Here’s a general rule: the more someone wants to sell you an investment, the more you don’t want to buy it.

At both ends – speculation and protection – there are salesmen. The expensive suits on Wall Street specialize in selling super-safe investments – such as U.S. Treasuries – to their rich clients. And the cheap suits in brokers’ boiler-rooms in Boca Raton specialize in calling poor clients on the phone to sell them a small cap. Both the cheap suits and the expensive suits need to earn a living. On Wall Street, the average salary is $300,000 – and that includes the janitors. As for the Boca Raton salaries, we don’t know, but Florida is no longer cheap.

But there’s more to it than just the cost of the intermediaries, or what Warren Buffett calls the ‘friction’ in the system. There is something more profound. Typically, the owner of an investment knows it better than the buyer.

Imagine a small company.

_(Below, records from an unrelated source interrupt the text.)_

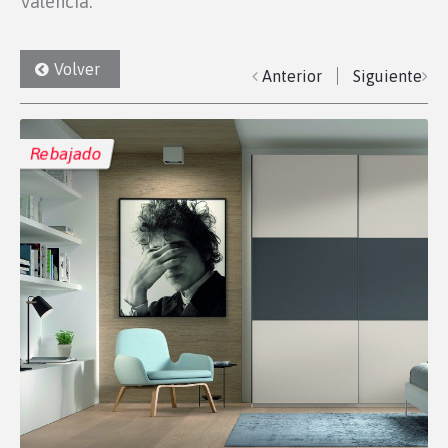
Valencia.
Volver
Anterior
Siguiente
Rebajado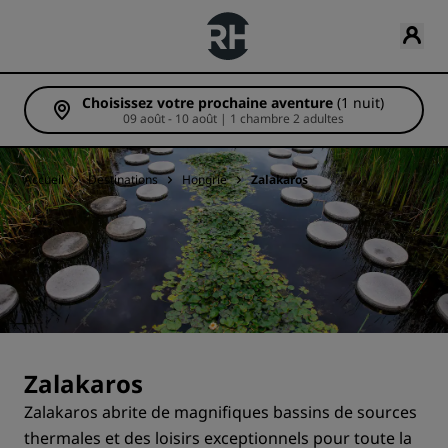
Choisissez votre prochaine aventure
(1 nuit)
09 août - 10 août | 1 chambre 2 adultes
Accueil
Destinations
Hongrie
Zalakaros
Zalakaros
Zalakaros abrite de magnifiques bassins de sources
thermales et des loisirs exceptionnels pour toute la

The entrepreneurs who started it know it better than anyone. If it were such a good business, why would they want to sell it to complete strangers? If you could earn a decent return on equity, why share the equity? You will say they sell shares in order to get the money for expansion. But if the business were so good, why not just borrow money?

Of course, there are a lot of reasons to go public. And many good companies do go public. And many stock market investors do make money by buying shares. But the odds are stacked against the casual speculator. He is buying a share of a company he doesn’t really understand from someone who knows it better and has figured out that he’s likely to get a better return elsewhere.

This is only slightly less true with the big institutions that sell Treasury bonds. They must figure they make more money by selling them than by buying them.